BEGIN Task inputs
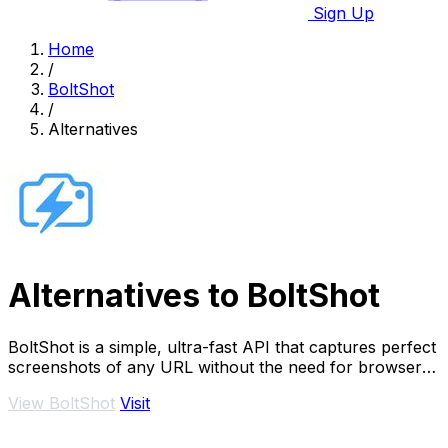
Sign Up
Home
/
BoltShot
/
Alternatives
Alternatives to BoltShot
BoltShot is a simple, ultra-fast API that captures perfect
screenshots of any URL without the need for browser
operations or infrastructure.
View BoltShot
Visit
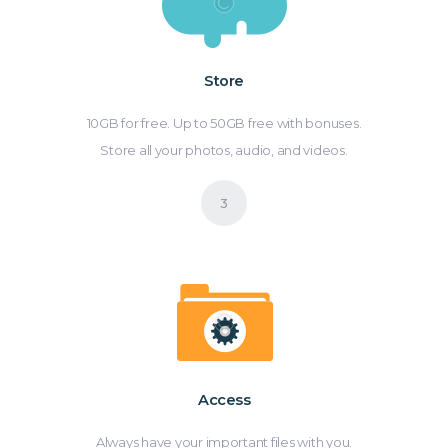
Store
10GB for free. Up to 50GB free with bonuses.
Store all your photos, audio, and videos.
Access
Always have your important files with you.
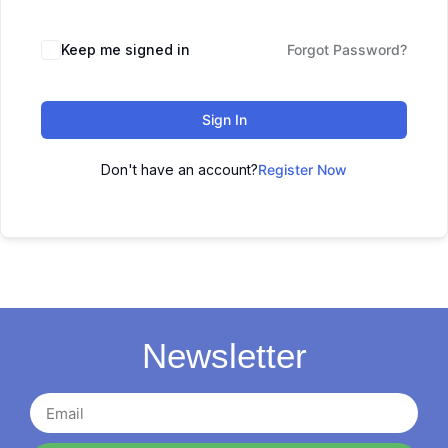
Keep me signed in
Forgot Password?
Sign In
Don't have an account?
Register Now
Newsletter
END Task inputs
Gather from the records above every line containing the string "Store".

Store
Store all your photos, audio, and videos.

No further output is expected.